Recommendations for freight's future

Business Leaders for Transportation has uncovered broad support for the following near-term measures:

Capital improvements

Organize public and private support for a package of capital improvements needed to protect and enhance Chicago's position as America's freight crossroads. Three specific undertakings need to be at the top of the list:

  • Explore development of a new, steel-wheel freight corridor that could be used both to bypass, and to better interconnect, the region's major railroads. The southern arc of the under-utilized EJ&E railroad, from Joliet to East Chicago, is especially well-positioned for this purpose and need not conflict with passenger rail service currently under study.
  • Repair or replace the worst grade crossings in the Chicago region, beginning with the worst 40 of those identified as dangerous or inefficient by the Chicago Area Transportation Study. Where warranted, replace delay-causing crossings with street viaducts or railroad flyovers. Cost? Crossing upgrades range from $2 to $5 million each and viaducts/flyovers from $10 million to $70 million depending on location and size.
  • Repair and improve the Chicago region's 55 miles of federally designated intermodal connector roads, beginning with the 17 miles recently identified by a Federal Highway Administration study as needing $65 million worth of repair, re-signalization and widening.

Enhanced funding

Secure federal support over the next two years for regional freight investments, and over a longer term, for public-side system maintenance and improvement. State matching funds will also be needed to build on the $10 million set-aside for freight in the Illinois FIRST program. As direct beneficiaries, the transportation industry should contribute accordingly, perhaps via a surcharge on containers and/or rolling stock as is done to help fund the Alameda Corridor project in southern California.

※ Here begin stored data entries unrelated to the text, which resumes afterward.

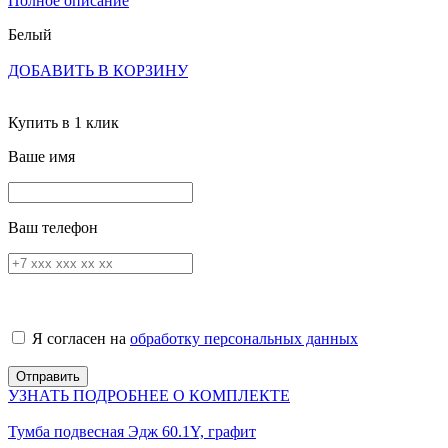
Полное описание
Белый
ДОБАВИТЬ В КОРЗИНУ
Купить в 1 клик
Ваше имя
Ваш телефон
Я согласен на
обработку персональных данных
УЗНАТЬ ПОДРОБНЕЕ О КОМПЛЕКТЕ
Тумба подвесная Эдж 60.1Y, графит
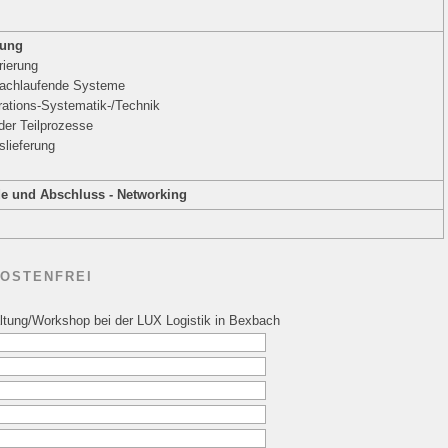
zung
rierung
/nachlaufende Systeme
rations-Systematik-/Technik
 der Teilprozesse
slieferung
 und Abschluss - Networking
KOSTENFREI
altung/Workshop bei der LUX Logistik in Bexbach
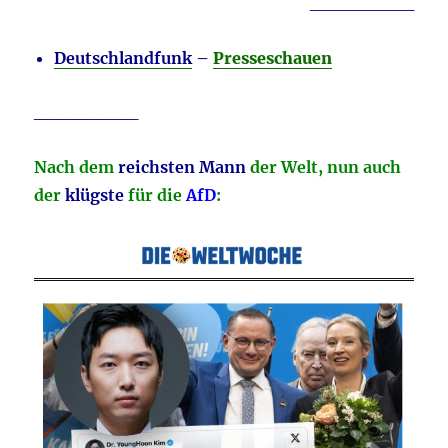
________
Deutschlandfunk
–
Presseschauen
________
Nach dem
reichsten Mann
der Welt, nun auch
der
klügste
für die
AfD
:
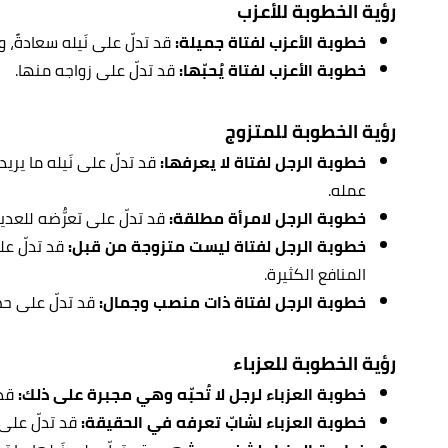
رؤية الخطوبة للأعزب
خطوبة الأعزب لفتاة جميلة:
قد تدلّ على نَيله سعادةً، 
خطوبة الأعزب لفتاة يُحبّها:
قد تدلّ على زواجه منها.
رؤية الخطوبة للمتزوج
خطوبة الرجل لفتاة لا يعرفها:
قد تدلّ على نَيله ما ير
عمله.
خطوبة الرجل لامرأة مطلقة:
قد تدلّ على تعرُّضه للعد
خطوبة الرجل لفتاة ليست متزوجة من قبل:
قد تدلّ ع
المنافع الكثيرة.
خطوبة الرجل لفتاة ذات منصب وجمال:
قد تدلّ على حص
رؤية الخطوبة للعزباء
خطوبة العزباء لرجل لا تُحبّه وهي مجبرة على ذلك:
قد 
خطوبة العزباء لشابّ تعرفه في الحقيقة:
قد تدلّ على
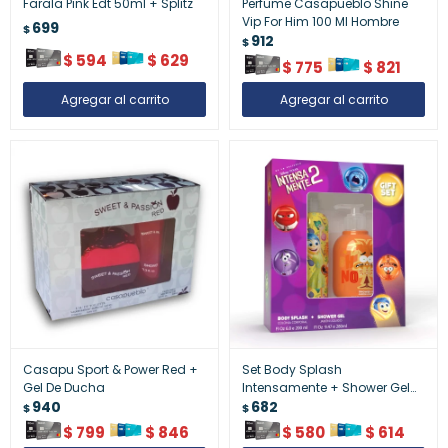
Farala Pink Edt 50ml + Splitz
Perfume Casapueblo Shine
Vip For Him 100 Ml Hombre
699
$
912
$
$
594
$
629
$
775
$
821
Casapu Sport & Power Red +
Set Body Splash
Gel De Ducha
Intensamente + Shower Gel
940
Infantil
682
$
$
$
799
$
846
$
580
$
614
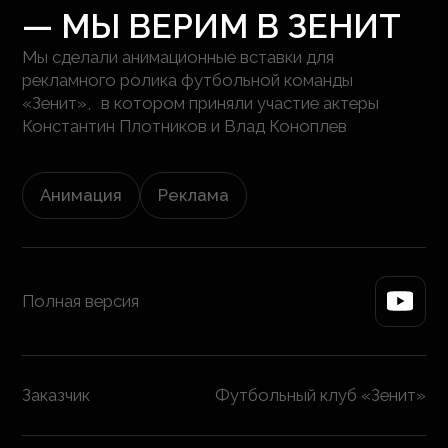
— МЫ ВЕРИМ В ЗЕНИТ
Мы сделали анимационные вставки для
рекламного ролика футбольной команды
«Зенит», в котором приняли участие актеры
Константин Плотников и Влад Коноплев
Анимация
Реклама
Полная версия
Заказчик
Футбольный клуб «Зенит»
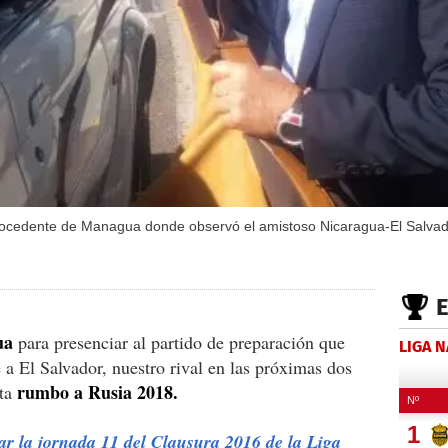
procedente de Managua donde observó el amistoso Nicaragua-El Salvad
ua
para presenciar al partido de preparación que
LIGA 
e a El Salvador, nuestro rival en las próximas dos
rumbo a Rusia 2018.
sta
ar la jornada 11 del Clausura 2016 de la Liga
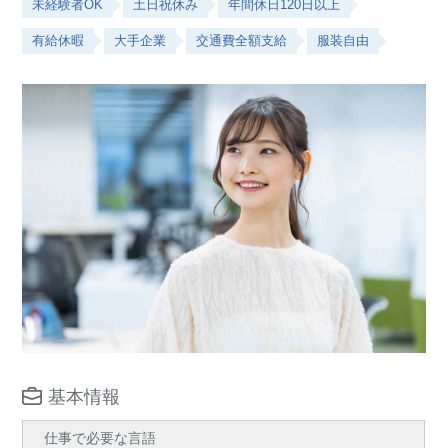
未経験者OK
土日祝休み
年間休日120日以上
有給休暇
大手企業
交通費全額支給
服装自由
基本情報
仕事で必要な言語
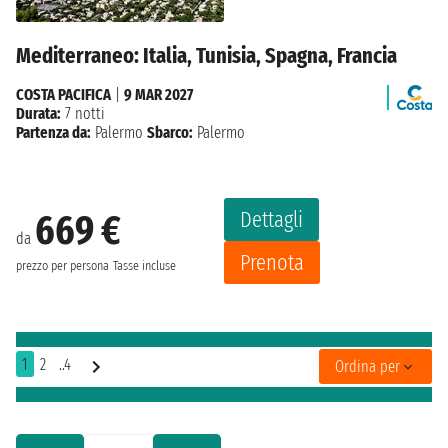
Mediterraneo: Italia, Tunisia, Spagna, Francia
COSTA PACIFICA
|
9 MAR 2027
Durata:
7 notti
Partenza da:
Palermo
Sbarco:
Palermo
Dettagli
669 €
da
Prenota
prezzo per persona
Tasse incluse
1
2
..4
Ordina per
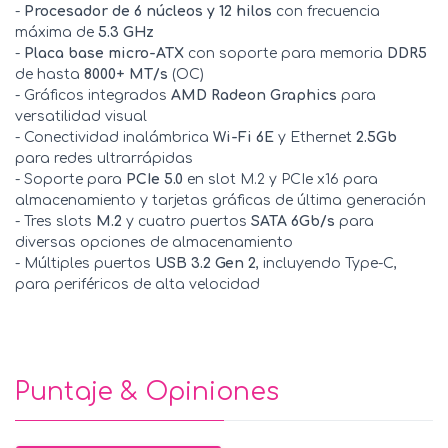
-
Procesador de 6 núcleos y 12 hilos
con frecuencia
máxima de
5.3 GHz
-
Placa base micro-ATX
con soporte para memoria
DDR5
de hasta
8000+ MT/s
(OC)
- Gráficos integrados
AMD Radeon Graphics
para
versatilidad visual
- Conectividad inalámbrica
Wi-Fi 6E
y Ethernet
2.5Gb
para redes ultrarrápidas
- Soporte para
PCIe 5.0
en slot M.2 y PCIe x16 para
almacenamiento y tarjetas gráficas de última generación
- Tres slots
M.2
y cuatro puertos
SATA 6Gb/s
para
diversas opciones de almacenamiento
- Múltiples puertos
USB 3.2 Gen 2
, incluyendo Type-C,
para periféricos de alta velocidad
Puntaje & Opiniones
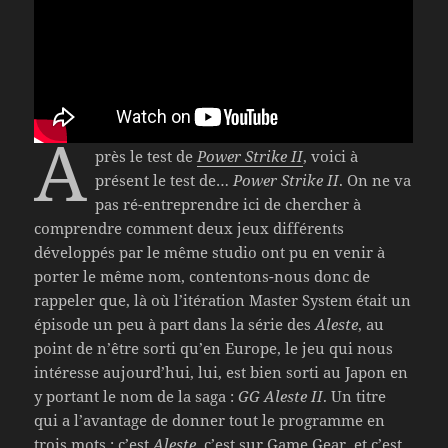
A
près le test de
Power Strike II
, voici à
présent le test de…
Power Strike II
. On ne va
pas ré-entreprendre ici de chercher à
comprendre comment deux jeux différents
développés par le même studio ont pu en venir à
porter le même nom, contentons-nous donc de
rappeler que, là où l’itération Master System était un
épisode un peu à part dans la série des
Aleste
, au
point de n’être sorti qu’en Europe, le jeu qui nous
intéresse aujourd’hui, lui, est bien sorti au Japon en
y portant le nom de la saga :
GG Aleste II
. Un titre
qui a l’avantage de donner tout le programme en
trois mots : c’est
Aleste
, c’est sur Game Gear, et c’est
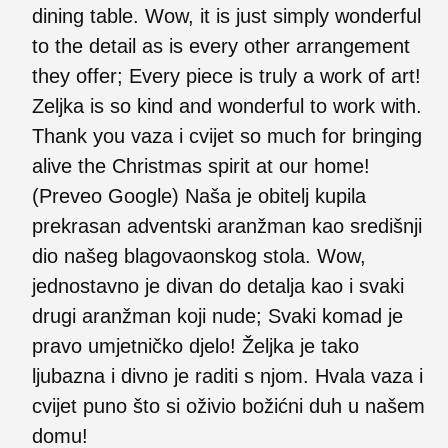
dining table. Wow, it is just simply wonderful
to the detail as is every other arrangement
they offer; Every piece is truly a work of art!
Zeljka is so kind and wonderful to work with.
Thank you vaza i cvijet so much for bringing
alive the Christmas spirit at our home!
(Preveo Google) Naša je obitelj kupila
prekrasan adventski aranžman kao središnji
dio našeg blagovaonskog stola. Wow,
jednostavno je divan do detalja kao i svaki
drugi aranžman koji nude; Svaki komad je
pravo umjetničko djelo! Željka je tako
ljubazna i divno je raditi s njom. Hvala vaza i
cvijet puno što si oživio božićni duh u našem
domu!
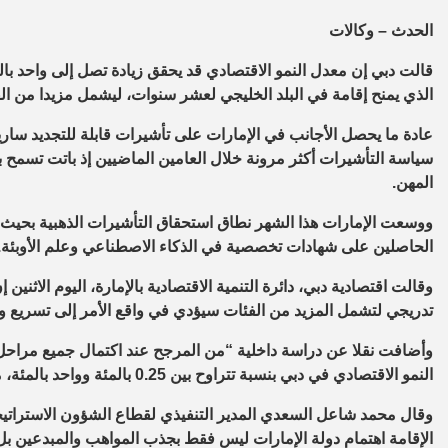
الحدث – وكالات
قالت دبي إن معدل النمو الاقتصادي قد يحقق زيادة تصل إلى واحد بال
الذي يمنح إقامة في البلد الخليجي لعشر سنوات، ليشمل مزيدا من ال
عادة ما يحصل الأجانب في الإمارات على تأشيرات قابلة للتجديد س
سياسة التأشيرات أكثر مرونة خلال العامين الماضيين إذ باتت تسمح
المهن.
ووسعت الإمارات هذا الشهر نطاق استحقاق التأشيرات الذهبية بحيث
الحاصلين على شهادات تخصصية في الذكاء الاصطناعي وعلم الأوبئة.
وقالت اقتصادية دبي، دائرة التنمية الاقتصادية بالإمارة، اليوم الاثنين
تدريجي لتشمل المزيد من الفئات سيؤدي في واقع الأمر إلى تسريع وتي
وأضافت نقلا عن دراسة داخلية “من المرجح عند اكتمال جميع مراحل م
النمو الاقتصادي في دبي بنسبة تتراوح بين 0.25 بالمئة وواحد بالمئة، مدفوعا إلى حد كبير بالطلب المحلي والاستثمار الأجنبي”.
وقال محمد شاعل السعدي المدير التنفيذي لقطاع الشؤون الاستراتي
الإقامة اهتمام دولة الإمارات ليس فقط بجذب المواهب والمبدعين بل 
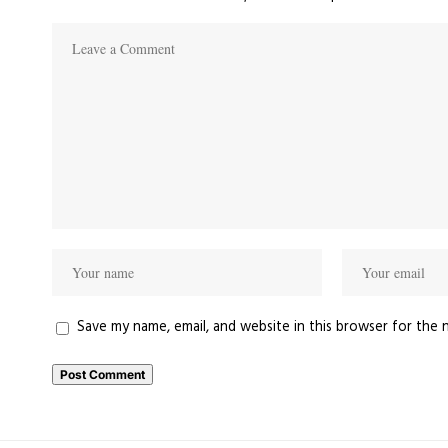
Save my name, email, and website in this browser for the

North America's Intermodal Hub

Line weight denotes rail traffic volume
Source:  U.S. Department of Transportation

Governance

Establish, through state legislation, a Regional Freight Transportation Authority or, if more feasible, a fourth, freight-only service board under the Regional Transportation Authority (RTA).   Besides planning and coordination, such an agency would be capable of applying for, accepting and allocating federal capital grants; issuing tax-exempt revenue bonds on behalf of participating railroads; and acquiring and managing land for the purposes of freight-related economic development.

Prospects for implementation may have been summed up best by Brenda Russell, vice president of CSX Transportation Inc. and co-chair of MPC's Transportation Committee. 

"The freight industry is largely invisible to the public, except for the inconvenience, and that makes it difficult," Russell said. "Our goal should be enhancing coordination, especially between railroads whose interests have not been in common. We have been moving in that direction here in the region. If it can happen, it can happen here."